Commoning as a Pandemic Survival Strategy
The pandemic now sweeping the planet is one of those historic events that will change many basic premises of modern life. Let us act swiftly to deal with the emergencies, but let us also seize the opportunity to think about long-term system change. If there is one thing that the pandemic confirms (in tandem with climate change), it is that our modern economic and political systems must change in some profound ways. And we are the ones who must push that change forward. We've already seen what state officialdom has in mind -- more bailouts for a dysfunctional system. Serious change is not a priority at all.
However, pandemics are hard to ignore. Many ideas once ignored or dismissed by Serious People – commoning, green transition policies, climate action, relocalization, food sovereignty, degrowth, post-capitalist finance, universal basic income, and much else – now don’t seem so crazy. In fact, they are positively common-sensical and compelling.
The pandemic has been horrific, but let's be candid: It has been one of the most effective political agents to disrupt politics-as-usual and validate new, imaginative possibilities.
Many things are now less contestable: Of course our drug-development system should be revamped so that parasitic corporate monopolies cannot prey upon us with high prices, marketable drugs rather than innovation, and disdain for public health needs.
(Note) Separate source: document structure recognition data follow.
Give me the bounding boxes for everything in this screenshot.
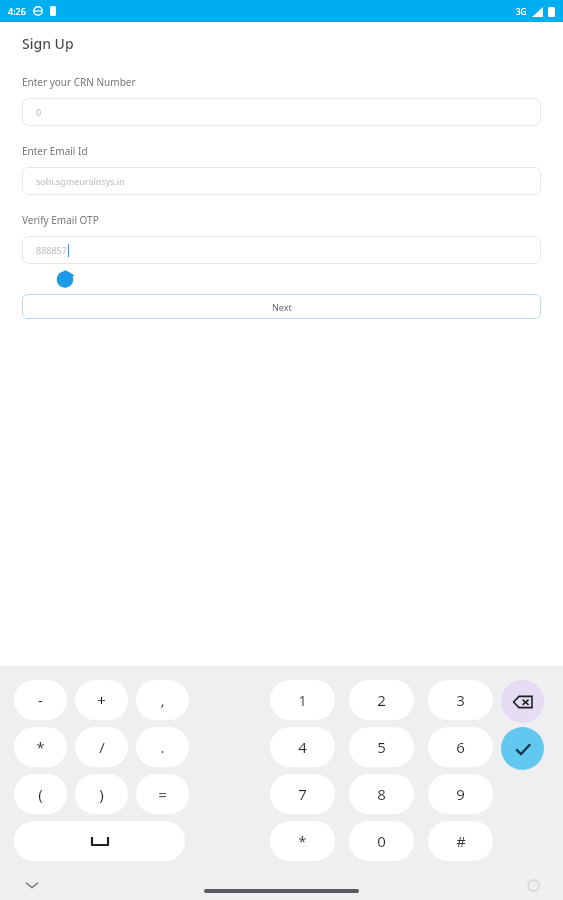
button[interactable]: / bbox=[75, 727, 128, 767]
button[interactable]: Backspace bbox=[501, 680, 544, 723]
staticText: Sign Up bbox=[22, 34, 74, 53]
staticText: 4:26 bbox=[8, 5, 26, 17]
button[interactable]: 0 bbox=[349, 821, 414, 861]
staticText: 9 bbox=[456, 784, 465, 804]
button[interactable]: , bbox=[136, 680, 189, 720]
button[interactable]: 9 bbox=[428, 774, 493, 814]
button[interactable]: * bbox=[14, 727, 67, 767]
button[interactable]: 6 bbox=[428, 727, 493, 767]
button[interactable]: 0 bbox=[22, 98, 541, 126]
button[interactable]: . bbox=[136, 727, 189, 767]
staticText: 1 bbox=[298, 690, 307, 710]
button[interactable]: Emoji bbox=[521, 873, 545, 897]
staticText: 5 bbox=[377, 737, 386, 757]
staticText: 3 bbox=[456, 690, 465, 710]
staticText: , bbox=[160, 690, 165, 710]
staticText: - bbox=[38, 690, 43, 710]
button[interactable]: # bbox=[428, 821, 493, 861]
button[interactable]: * bbox=[270, 821, 335, 861]
button[interactable]: 2 bbox=[349, 680, 414, 720]
button[interactable]: 7 bbox=[270, 774, 335, 814]
staticText: / bbox=[99, 737, 105, 757]
button[interactable]: Hide keyboard bbox=[20, 873, 44, 897]
button[interactable]: ) bbox=[75, 774, 128, 814]
button[interactable]: 5 bbox=[349, 727, 414, 767]
staticText: Next bbox=[272, 301, 292, 313]
button[interactable]: sohi.sgmeuralnsys.in bbox=[22, 167, 541, 195]
button[interactable]: 888857 bbox=[22, 236, 541, 264]
staticText: # bbox=[456, 831, 466, 851]
staticText: = bbox=[158, 784, 167, 804]
staticText: 6 bbox=[456, 737, 465, 757]
staticText: Enter your CRN Number bbox=[22, 75, 136, 89]
button[interactable]: 8 bbox=[349, 774, 414, 814]
staticText: + bbox=[97, 690, 106, 710]
button[interactable]: ( bbox=[14, 774, 67, 814]
staticText: 7 bbox=[298, 784, 307, 804]
staticText: * bbox=[36, 737, 45, 757]
staticText: 0 bbox=[36, 106, 42, 118]
staticText: ) bbox=[99, 784, 104, 804]
staticText: 3G bbox=[516, 6, 527, 17]
staticText: 8 bbox=[377, 784, 386, 804]
button[interactable]: 1 bbox=[270, 680, 335, 720]
staticText: . bbox=[160, 737, 165, 757]
staticText: 2 bbox=[377, 690, 386, 710]
button[interactable]: Space bbox=[14, 821, 185, 861]
button[interactable]: 4 bbox=[270, 727, 335, 767]
staticText: 4 bbox=[298, 737, 307, 757]
staticText: Enter Email Id bbox=[22, 144, 88, 158]
staticText: Verify Email OTP bbox=[22, 213, 99, 227]
button[interactable]: Enter bbox=[501, 727, 544, 770]
staticText: ( bbox=[38, 784, 43, 804]
button[interactable]: + bbox=[75, 680, 128, 720]
staticText: 0 bbox=[377, 831, 386, 851]
button[interactable]: = bbox=[136, 774, 189, 814]
staticText: sohi.sgmeuralnsys.in bbox=[36, 175, 125, 187]
staticText: 888857 bbox=[36, 244, 67, 256]
button[interactable]: - bbox=[14, 680, 67, 720]
button[interactable]: 3 bbox=[428, 680, 493, 720]
button[interactable]: Next bbox=[22, 294, 541, 319]
staticText: * bbox=[298, 831, 307, 851]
Of course our healthcare system should be accessible to everyone because, as the pandemic is showing, individual well-being is deeply entwined with collective health. Of course we must limit our destruction of ecosystems lest we unleash even greater planetary destabilization through viruses, biodiversity loss, ecosystem decline, and more.
In this sense, covid-19 is reacquainting us moderns with some basic human realities that we have denied for too long:
- We human beings actually depend on living, biological systems despite our pretentions to have triumphed over nature and its material limits.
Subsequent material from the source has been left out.